"I remain contrarian and cynical. Aren’t all major law firms with mature document management systems (DMSs) “wikified” to the max already? If everyone in the firm has online access to the “Smith file” or the “Jones file” and can edit documents, view calendars or other lists of information, access research memos, and post comments, isn’t this “wiki” personified?"
However, its the comments that make this post interesting and while each response (including legal KM blogger Doug Cornelius, who I read from time-to-time) attempts to explain the differences and value, none of them quite nail it for me. For example, Doug suggests in his comments that a benefit of the wiki approach is RSS and that this "dramatically changes the interaction with content and the people that care about the content." However, I would argue that you can also RSS'ify a document management system if you want.

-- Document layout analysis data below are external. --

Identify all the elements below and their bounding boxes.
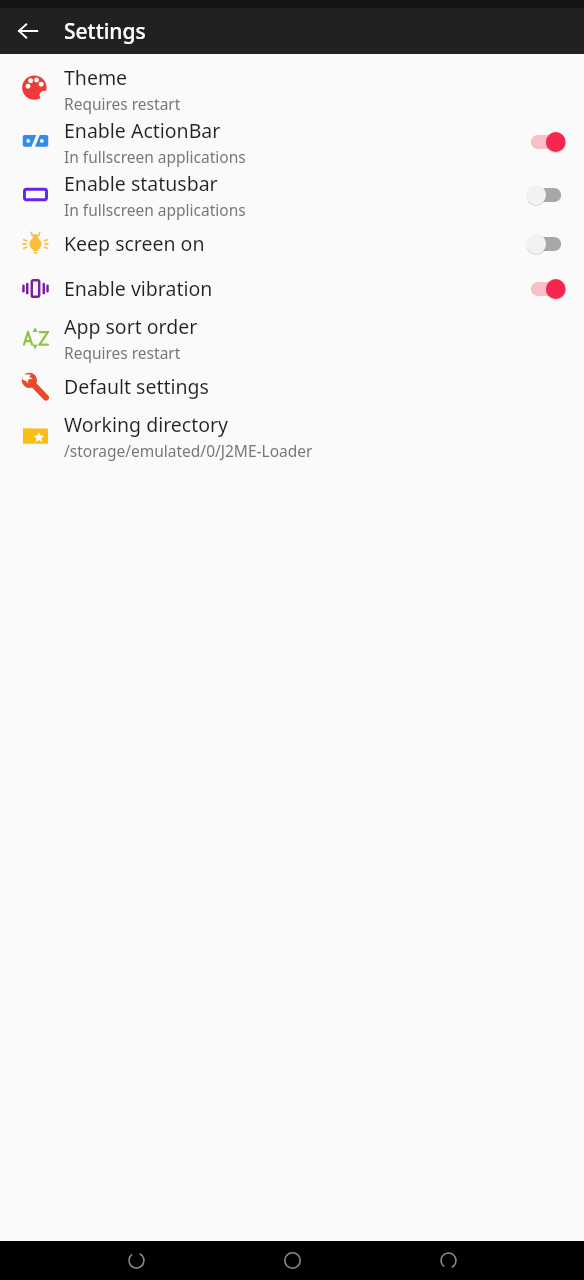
button[interactable]: Working directory: [0, 409, 584, 462]
button[interactable]: Enable vibration on: [508, 266, 584, 311]
staticText: Working directory: [64, 411, 229, 438]
button[interactable]: Theme: [0, 62, 584, 115]
button[interactable]: Keep screen on: [0, 221, 584, 266]
staticText: App sort order: [64, 313, 198, 340]
button[interactable]: Enable ActionBar on: [508, 115, 584, 168]
staticText: Requires restart: [64, 342, 181, 363]
staticText: Settings: [64, 17, 146, 46]
staticText: Keep screen on: [64, 230, 205, 257]
staticText: In fullscreen applications: [64, 199, 246, 220]
staticText: /storage/emulated/0/J2ME-Loader: [64, 440, 313, 461]
button[interactable]: Default settings: [0, 364, 584, 409]
staticText: Theme: [64, 64, 128, 91]
button[interactable]: Enable statusbar off: [508, 168, 584, 221]
button[interactable]: Enable vibration: [0, 266, 584, 311]
staticText: Enable ActionBar: [64, 117, 221, 144]
button[interactable]: Enable ActionBar: [0, 115, 584, 168]
staticText: Enable vibration: [64, 275, 213, 302]
button[interactable]: Enable statusbar: [0, 168, 584, 221]
staticText: Enable statusbar: [64, 170, 218, 197]
button[interactable]: App sort order: [0, 311, 584, 364]
button[interactable]: Back: [116, 1241, 156, 1280]
button[interactable]: Home: [272, 1241, 312, 1280]
button[interactable]: Back: [9, 12, 47, 50]
staticText: Requires restart: [64, 93, 181, 114]
button[interactable]: Keep screen on off: [508, 221, 584, 266]
staticText: In fullscreen applications: [64, 146, 246, 167]
staticText: Default settings: [64, 373, 209, 400]
button[interactable]: Recent apps: [428, 1241, 468, 1280]
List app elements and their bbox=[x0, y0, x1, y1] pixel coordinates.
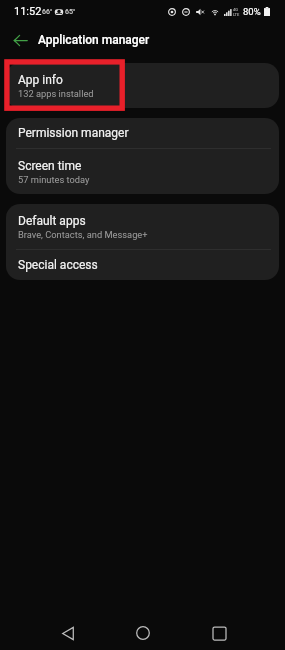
staticText: 65° bbox=[65, 8, 76, 16]
staticText: Special access bbox=[18, 258, 98, 272]
button[interactable]: Special access bbox=[6, 250, 279, 280]
staticText: 80% bbox=[243, 6, 261, 17]
staticText: Permission manager bbox=[18, 126, 129, 140]
staticText: 66° bbox=[42, 8, 53, 16]
button[interactable]: Screen time bbox=[6, 149, 279, 194]
staticText: Default apps bbox=[18, 214, 86, 228]
button[interactable]: Recents bbox=[201, 616, 237, 650]
button[interactable]: Home bbox=[125, 616, 161, 650]
staticText: 132 apps installed bbox=[18, 88, 94, 99]
staticText: 4G LTE bbox=[233, 7, 240, 17]
button[interactable]: Back bbox=[50, 616, 86, 650]
button[interactable]: Permission manager bbox=[6, 118, 279, 148]
button[interactable]: Default apps bbox=[6, 204, 279, 249]
staticText: Application manager bbox=[38, 33, 150, 47]
staticText: 11:52 bbox=[14, 5, 42, 18]
staticText: 57 minutes today bbox=[18, 174, 90, 185]
staticText: Screen time bbox=[18, 159, 82, 173]
staticText: App info bbox=[18, 73, 63, 87]
staticText: Brave, Contacts, and Message+ bbox=[18, 229, 148, 240]
button[interactable]: Back bbox=[4, 24, 36, 56]
button[interactable]: App info bbox=[6, 63, 279, 108]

"Please don’t forget, however, that the majority of lawyers are not in big law firms. Not all have DMSs or intranets or portals. A wiki platform for some, therefore, might be useful for projects where they don’t want to implement a full document management, content management, or intranet system. Moreover, it could even serve as a lightweight solution for easily building a small intranet."
So, in this case a wiki is an option as a light weight content management or collaboration system? No wonder we are having problems explaining wikis, as its the old grey area problem. In a recent post I highlighted Chuck Hollis' concept of document versus social collaboration - I think this might be, in part, the explanation that Tjaden might be looking for to help him understand the form versus function differences.